Вдруг царевич усмехнулся слабою усмешкою и сказал просто, но таким странным, чуждым голосом, что казалось, что не он сам, а кто-то другой, далекий, из него говорит.

– Я ведь знаю, батюшка: может быть, и нельзя тебе простить меня. Так не надо. Казни, убей. Сам я умру за тебя. Только люби, люби всегда! И пусть о том никто не ведает. Только ты да я. Ты да я.

Отец ничего не ответил и закрыл лицо руками.

Царевич смотрел на него, как бы ждал чего-то.

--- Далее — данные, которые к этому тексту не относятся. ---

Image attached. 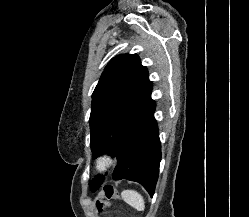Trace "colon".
<instances>
[{
	"label": "colon",
	"mask_w": 249,
	"mask_h": 217,
	"mask_svg": "<svg viewBox=\"0 0 249 217\" xmlns=\"http://www.w3.org/2000/svg\"><path fill=\"white\" fill-rule=\"evenodd\" d=\"M119 193L112 186H107L104 188L102 198L96 201V209L102 211L106 206H108V201L112 199H118Z\"/></svg>",
	"instance_id": "obj_1"
}]
</instances>
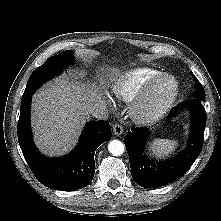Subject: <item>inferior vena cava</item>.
Returning <instances> with one entry per match:
<instances>
[{
  "instance_id": "1",
  "label": "inferior vena cava",
  "mask_w": 221,
  "mask_h": 221,
  "mask_svg": "<svg viewBox=\"0 0 221 221\" xmlns=\"http://www.w3.org/2000/svg\"><path fill=\"white\" fill-rule=\"evenodd\" d=\"M89 113L93 117H95L97 119H101V120H106L109 115L106 104H104V103L92 105L89 109Z\"/></svg>"
}]
</instances>
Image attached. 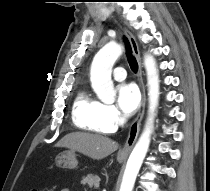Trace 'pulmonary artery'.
<instances>
[{
    "label": "pulmonary artery",
    "instance_id": "e3ab8cb5",
    "mask_svg": "<svg viewBox=\"0 0 210 191\" xmlns=\"http://www.w3.org/2000/svg\"><path fill=\"white\" fill-rule=\"evenodd\" d=\"M112 75L117 81H123L127 76L125 69L120 66L114 68Z\"/></svg>",
    "mask_w": 210,
    "mask_h": 191
}]
</instances>
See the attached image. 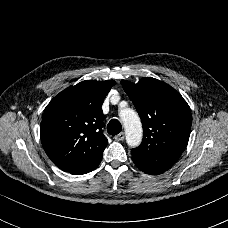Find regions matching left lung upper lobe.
Listing matches in <instances>:
<instances>
[{"label":"left lung upper lobe","instance_id":"1","mask_svg":"<svg viewBox=\"0 0 228 228\" xmlns=\"http://www.w3.org/2000/svg\"><path fill=\"white\" fill-rule=\"evenodd\" d=\"M143 126V140L132 149V160L160 171L170 169L185 150L192 124L184 98L168 84L151 77L138 83L122 80Z\"/></svg>","mask_w":228,"mask_h":228}]
</instances>
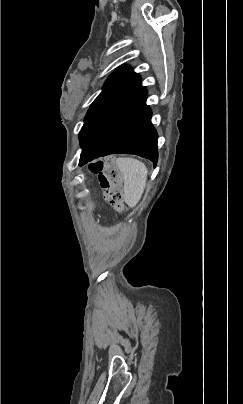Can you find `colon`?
<instances>
[{
	"label": "colon",
	"instance_id": "obj_1",
	"mask_svg": "<svg viewBox=\"0 0 243 404\" xmlns=\"http://www.w3.org/2000/svg\"><path fill=\"white\" fill-rule=\"evenodd\" d=\"M90 170L99 176L107 202L115 208H121L123 205L122 176L118 165L113 160L106 163L97 162L91 164Z\"/></svg>",
	"mask_w": 243,
	"mask_h": 404
}]
</instances>
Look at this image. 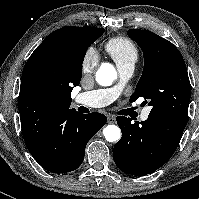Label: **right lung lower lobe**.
Returning <instances> with one entry per match:
<instances>
[{
  "label": "right lung lower lobe",
  "mask_w": 199,
  "mask_h": 199,
  "mask_svg": "<svg viewBox=\"0 0 199 199\" xmlns=\"http://www.w3.org/2000/svg\"><path fill=\"white\" fill-rule=\"evenodd\" d=\"M106 121L107 117L98 112H71L61 119L53 133L26 146L44 169L53 173L70 172L81 165L86 144Z\"/></svg>",
  "instance_id": "1"
}]
</instances>
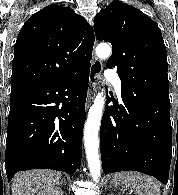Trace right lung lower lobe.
<instances>
[{
  "mask_svg": "<svg viewBox=\"0 0 178 195\" xmlns=\"http://www.w3.org/2000/svg\"><path fill=\"white\" fill-rule=\"evenodd\" d=\"M90 66L67 79L11 91L6 139L8 181L20 170L80 168Z\"/></svg>",
  "mask_w": 178,
  "mask_h": 195,
  "instance_id": "98d812e1",
  "label": "right lung lower lobe"
}]
</instances>
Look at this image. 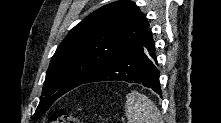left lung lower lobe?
Returning <instances> with one entry per match:
<instances>
[{
    "instance_id": "obj_1",
    "label": "left lung lower lobe",
    "mask_w": 221,
    "mask_h": 123,
    "mask_svg": "<svg viewBox=\"0 0 221 123\" xmlns=\"http://www.w3.org/2000/svg\"><path fill=\"white\" fill-rule=\"evenodd\" d=\"M155 45L150 31L135 44L107 62L83 84L99 81L120 80L138 83L161 95Z\"/></svg>"
}]
</instances>
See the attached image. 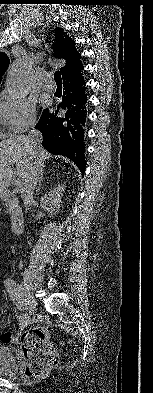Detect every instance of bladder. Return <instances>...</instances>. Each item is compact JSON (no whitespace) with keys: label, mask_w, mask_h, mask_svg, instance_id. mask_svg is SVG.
<instances>
[{"label":"bladder","mask_w":153,"mask_h":393,"mask_svg":"<svg viewBox=\"0 0 153 393\" xmlns=\"http://www.w3.org/2000/svg\"><path fill=\"white\" fill-rule=\"evenodd\" d=\"M14 366L11 352L7 347H0V375L8 374Z\"/></svg>","instance_id":"31cf9c89"}]
</instances>
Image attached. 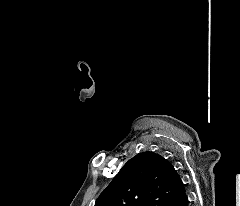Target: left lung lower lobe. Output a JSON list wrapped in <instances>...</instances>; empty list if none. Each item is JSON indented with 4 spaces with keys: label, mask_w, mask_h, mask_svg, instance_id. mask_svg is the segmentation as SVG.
<instances>
[{
    "label": "left lung lower lobe",
    "mask_w": 240,
    "mask_h": 206,
    "mask_svg": "<svg viewBox=\"0 0 240 206\" xmlns=\"http://www.w3.org/2000/svg\"><path fill=\"white\" fill-rule=\"evenodd\" d=\"M167 206H189L188 194L183 181Z\"/></svg>",
    "instance_id": "obj_1"
}]
</instances>
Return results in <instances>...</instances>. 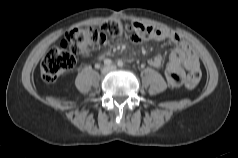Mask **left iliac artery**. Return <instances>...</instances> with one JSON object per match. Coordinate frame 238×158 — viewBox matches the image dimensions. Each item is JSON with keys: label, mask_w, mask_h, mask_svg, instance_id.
Returning <instances> with one entry per match:
<instances>
[{"label": "left iliac artery", "mask_w": 238, "mask_h": 158, "mask_svg": "<svg viewBox=\"0 0 238 158\" xmlns=\"http://www.w3.org/2000/svg\"><path fill=\"white\" fill-rule=\"evenodd\" d=\"M117 65H118L119 67H123L124 63H123V61L119 60V61L117 62Z\"/></svg>", "instance_id": "1"}]
</instances>
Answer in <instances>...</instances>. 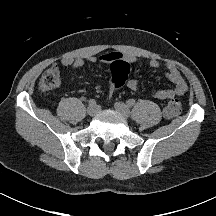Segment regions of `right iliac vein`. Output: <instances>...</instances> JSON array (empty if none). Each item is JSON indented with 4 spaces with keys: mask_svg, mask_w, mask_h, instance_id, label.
<instances>
[{
    "mask_svg": "<svg viewBox=\"0 0 216 216\" xmlns=\"http://www.w3.org/2000/svg\"><path fill=\"white\" fill-rule=\"evenodd\" d=\"M97 112H98V107H97L96 105H94V106H89V107L87 108V113H88V115H90V116H95V115L97 114Z\"/></svg>",
    "mask_w": 216,
    "mask_h": 216,
    "instance_id": "right-iliac-vein-1",
    "label": "right iliac vein"
}]
</instances>
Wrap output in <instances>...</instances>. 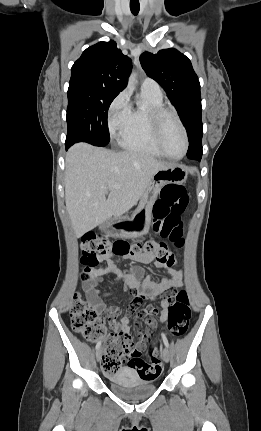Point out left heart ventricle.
<instances>
[{
	"label": "left heart ventricle",
	"instance_id": "b2bd125f",
	"mask_svg": "<svg viewBox=\"0 0 261 431\" xmlns=\"http://www.w3.org/2000/svg\"><path fill=\"white\" fill-rule=\"evenodd\" d=\"M162 144L166 152L172 157L182 155L185 147L182 132L172 116L166 117L162 127Z\"/></svg>",
	"mask_w": 261,
	"mask_h": 431
}]
</instances>
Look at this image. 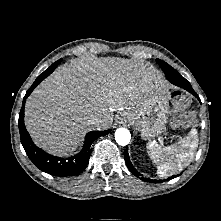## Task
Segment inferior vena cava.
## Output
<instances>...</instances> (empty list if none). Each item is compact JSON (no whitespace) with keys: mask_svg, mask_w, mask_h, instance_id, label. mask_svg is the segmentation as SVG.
<instances>
[{"mask_svg":"<svg viewBox=\"0 0 221 221\" xmlns=\"http://www.w3.org/2000/svg\"><path fill=\"white\" fill-rule=\"evenodd\" d=\"M99 118L96 117V116H93V117H90L88 120H87V123L88 125H97L99 123Z\"/></svg>","mask_w":221,"mask_h":221,"instance_id":"obj_1","label":"inferior vena cava"}]
</instances>
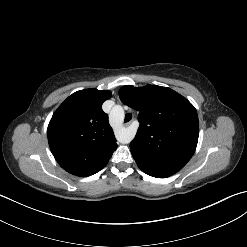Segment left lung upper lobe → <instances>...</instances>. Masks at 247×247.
<instances>
[{
	"label": "left lung upper lobe",
	"mask_w": 247,
	"mask_h": 247,
	"mask_svg": "<svg viewBox=\"0 0 247 247\" xmlns=\"http://www.w3.org/2000/svg\"><path fill=\"white\" fill-rule=\"evenodd\" d=\"M119 97L139 111L140 126L130 144L135 161L162 174L173 175L182 169L198 142L194 106L174 90L157 85L123 86Z\"/></svg>",
	"instance_id": "1"
}]
</instances>
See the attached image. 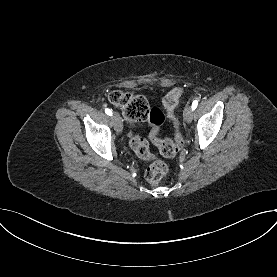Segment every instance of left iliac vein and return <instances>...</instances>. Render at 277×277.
Wrapping results in <instances>:
<instances>
[{
	"label": "left iliac vein",
	"instance_id": "obj_1",
	"mask_svg": "<svg viewBox=\"0 0 277 277\" xmlns=\"http://www.w3.org/2000/svg\"><path fill=\"white\" fill-rule=\"evenodd\" d=\"M183 117H184L185 122L191 123V121L193 119V109L191 108L190 105L185 107Z\"/></svg>",
	"mask_w": 277,
	"mask_h": 277
}]
</instances>
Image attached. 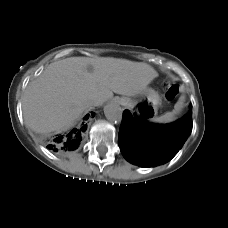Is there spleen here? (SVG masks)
I'll use <instances>...</instances> for the list:
<instances>
[{"label":"spleen","mask_w":228,"mask_h":228,"mask_svg":"<svg viewBox=\"0 0 228 228\" xmlns=\"http://www.w3.org/2000/svg\"><path fill=\"white\" fill-rule=\"evenodd\" d=\"M183 107V97H180L179 101L175 104L172 112H167L164 115L154 119L155 122L168 123L175 119V115L178 114Z\"/></svg>","instance_id":"1"}]
</instances>
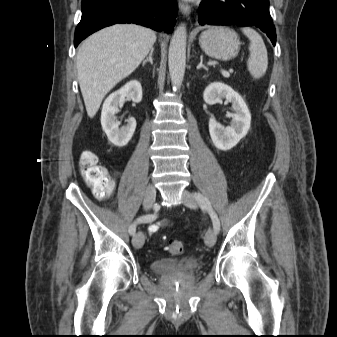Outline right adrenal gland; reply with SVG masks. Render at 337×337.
I'll return each instance as SVG.
<instances>
[{
    "label": "right adrenal gland",
    "instance_id": "1",
    "mask_svg": "<svg viewBox=\"0 0 337 337\" xmlns=\"http://www.w3.org/2000/svg\"><path fill=\"white\" fill-rule=\"evenodd\" d=\"M153 52H154V49L152 48L150 53H149V56L143 61L142 65L144 66L147 62H150L152 65H153V59H152V56H153Z\"/></svg>",
    "mask_w": 337,
    "mask_h": 337
}]
</instances>
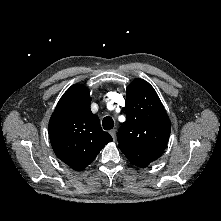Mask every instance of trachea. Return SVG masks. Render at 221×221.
Wrapping results in <instances>:
<instances>
[{"label": "trachea", "instance_id": "3493384b", "mask_svg": "<svg viewBox=\"0 0 221 221\" xmlns=\"http://www.w3.org/2000/svg\"><path fill=\"white\" fill-rule=\"evenodd\" d=\"M102 125L104 130H110L114 127V121L110 116H106L102 121Z\"/></svg>", "mask_w": 221, "mask_h": 221}]
</instances>
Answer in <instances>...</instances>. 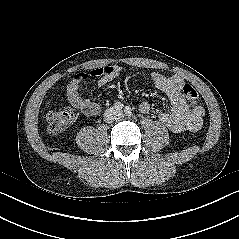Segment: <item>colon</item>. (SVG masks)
<instances>
[{
    "mask_svg": "<svg viewBox=\"0 0 239 239\" xmlns=\"http://www.w3.org/2000/svg\"><path fill=\"white\" fill-rule=\"evenodd\" d=\"M182 93L189 103L195 105L199 102L197 90L190 84H185ZM74 115L69 110H53L47 114L48 131L52 135L63 132L73 121Z\"/></svg>",
    "mask_w": 239,
    "mask_h": 239,
    "instance_id": "1",
    "label": "colon"
}]
</instances>
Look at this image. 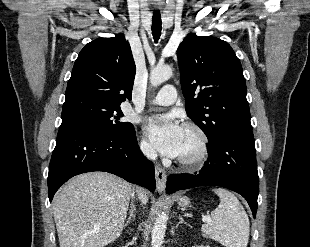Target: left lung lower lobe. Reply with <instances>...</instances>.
Masks as SVG:
<instances>
[{"label":"left lung lower lobe","instance_id":"left-lung-lower-lobe-1","mask_svg":"<svg viewBox=\"0 0 310 247\" xmlns=\"http://www.w3.org/2000/svg\"><path fill=\"white\" fill-rule=\"evenodd\" d=\"M207 150L208 159L199 172L168 177L167 193L204 185L225 187L247 200L255 218L259 178L252 131L225 137Z\"/></svg>","mask_w":310,"mask_h":247}]
</instances>
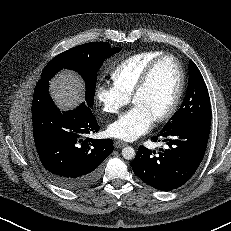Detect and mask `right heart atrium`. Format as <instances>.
Here are the masks:
<instances>
[{"label":"right heart atrium","mask_w":231,"mask_h":231,"mask_svg":"<svg viewBox=\"0 0 231 231\" xmlns=\"http://www.w3.org/2000/svg\"><path fill=\"white\" fill-rule=\"evenodd\" d=\"M96 99L107 114H117L126 106L130 98L125 96L114 84L103 83L96 89Z\"/></svg>","instance_id":"obj_1"}]
</instances>
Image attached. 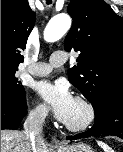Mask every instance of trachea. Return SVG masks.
Here are the masks:
<instances>
[{"mask_svg": "<svg viewBox=\"0 0 123 152\" xmlns=\"http://www.w3.org/2000/svg\"><path fill=\"white\" fill-rule=\"evenodd\" d=\"M47 3L50 4V3H51V0H47Z\"/></svg>", "mask_w": 123, "mask_h": 152, "instance_id": "obj_1", "label": "trachea"}]
</instances>
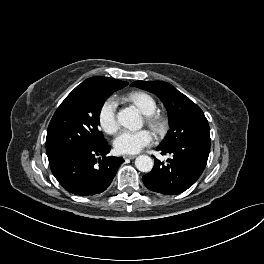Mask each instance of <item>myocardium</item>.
<instances>
[{
    "mask_svg": "<svg viewBox=\"0 0 264 264\" xmlns=\"http://www.w3.org/2000/svg\"><path fill=\"white\" fill-rule=\"evenodd\" d=\"M145 121L155 132L161 134L166 129L165 119L158 113L145 115Z\"/></svg>",
    "mask_w": 264,
    "mask_h": 264,
    "instance_id": "f54148a6",
    "label": "myocardium"
}]
</instances>
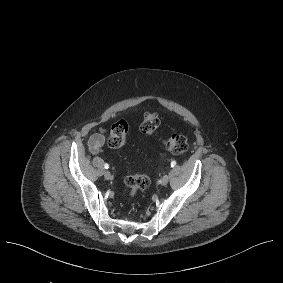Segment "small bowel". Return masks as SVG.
I'll return each mask as SVG.
<instances>
[{
    "instance_id": "1",
    "label": "small bowel",
    "mask_w": 283,
    "mask_h": 283,
    "mask_svg": "<svg viewBox=\"0 0 283 283\" xmlns=\"http://www.w3.org/2000/svg\"><path fill=\"white\" fill-rule=\"evenodd\" d=\"M105 132V129H100L98 133H95L89 139L88 145L92 154L99 153V151L104 147L106 143Z\"/></svg>"
}]
</instances>
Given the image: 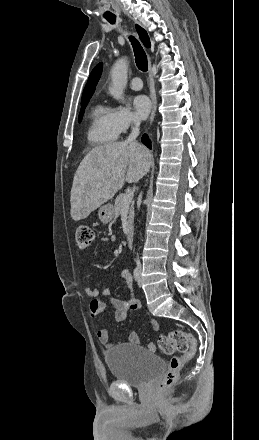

Наконец, Петр отнял руки от лица, опять наклонился к сыну, обнял голову его обеими руками, поцеловал молча в голову, и царевичу показалось, что первый раз в жизни он видит на глазах отца слезы. Алексей хотел еще что-то сказать. Но Петр быстро встал и вышел.

В тот же день вечером явился к царевичу новый духовник его, о. Варлаам.

По приезде в Москву, Алексей просил, чтобы допустили к нему прежнего духовника его, о. Якова Игнатьева.

Но ему отказали и назначили о. Варлаама. Это был старичок, по виду «самый немудреный – сущая курочка», как шутил о нем Толстой. Но царевич и ему был рад, только бы поскорей исповедаться. На исповеди повторил все, что давеча сказал отцу. Прибавил и то, что скрыл от него – о матери царице Авдотье, о тетке царевне Марье и дяде Аврааме Лопухине – об их общем желании «скорого совершения», смерти батюшки.

– Надо бы отцу правду сказать, – заметил о. Варлаам и как-то вдруг заспешил, засуетился.